Essays chronicling the beauty and awe of Appalachia through the eyes of a lifelong West Virginian. Winner of the 2023 Autumn House Nonfiction Prize, Deep & Wild is the debut essay collection of Laura Jackson. Jackson, a lifelong West Virginian, employs her knowledge of and curiosity for the region to describe life in West Virginia as it actually is while dismantling stereotypes portrayed in popular media with humor and tenderness. Jackson works to describe what is special about her home, looking head-on at all the ways life in West Virginia may be wonderful and terrible, beautiful and ugly. Moving beyond all-too-common Appalachian stories of hardship and poverty, Jackson's collection revels in joy, family, and nature. Through her essays, Jackson invites readers to peer under creek rocks for crawfish, look a little more fondly at opossums, a road trip to an annual ramp festival, and learn why not to trust a GPS along West Virginia's rugged roads. From her living room to Appalachian hollows, Jackson approaches the sublime, seeking truths in the removal of a stump from her backyard and in John Denver's famous song, "Take Me Home, Country Roads."

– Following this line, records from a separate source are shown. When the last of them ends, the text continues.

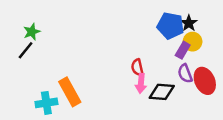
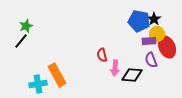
purple rectangle: (183, 50) -> (149, 41), turned 56
red semicircle: (137, 67) -> (102, 55), moved
red ellipse: (205, 81) -> (167, 47), moved

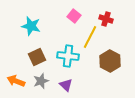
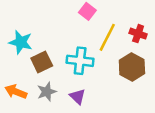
red cross: (106, 19) -> (138, 34), moved
cyan star: (31, 26) -> (21, 42), moved

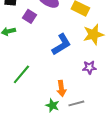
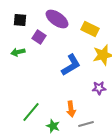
green line: (21, 74) -> (31, 112), moved
green star: (52, 105) -> (53, 126), moved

A debut collection that draws on the poet's Iranian heritage to process life-altering loss and grief. Darius Atefat-Peckham's debut poetry collection follows a boy's coming of age in the aftermath of a car accident that took the lives of both his mother and brother. Through these poems, Atefat-Peckham constructs a language for grief that is porous and revelatory, spoken assuredly across the imagination, bridging time and space, and creating a reciprocal haunting between the living and the dead. Inspired by the Persian epic The Book of Kings, the Sufi mystic poetry of Rumi, and his mother's poetry, these poems form a path of connection between the author and his Iranian heritage. Book of Kin interrogates what it means to exist between cultures, to be a survivor of tragedy, to practice love and joy toward one's beloveds, and to hope for greater connection through poems that wade through time and memory "like so many fish spreading swimming in the green-blue." Book of Kin won the 2023 Autumn House Poetry Prize.
Tender poetry chronicling a son's relationship with his mother through her battle with cancer and his move from his homeland of Nigeria to the United States. Winner of the 2023 CAAPP Book Prize from the University of Pittsburgh's Center for African American Poetry and Poetics and Autumn House Press, Okwudili Nebeolisa's debut poetry collection serves as an intimate exploration of the relationship between a Nigerian mother and son. Throughout the book, Nebeolisa navigates the guilt of starting a new life in the United States, far away from his home country and from his mother, who is battling cancer. Depicting tender moments between mother and son, Terminal Maladies highlights how the poet and his family shoulder the responsibility of caregiving together and how Nebeolisa works to bridge the physical and emotional distance between them. He reflects on the reasons behind his Nigerian mother's withholding, questioning her need to act bravely alongside his own assumed role as her protector.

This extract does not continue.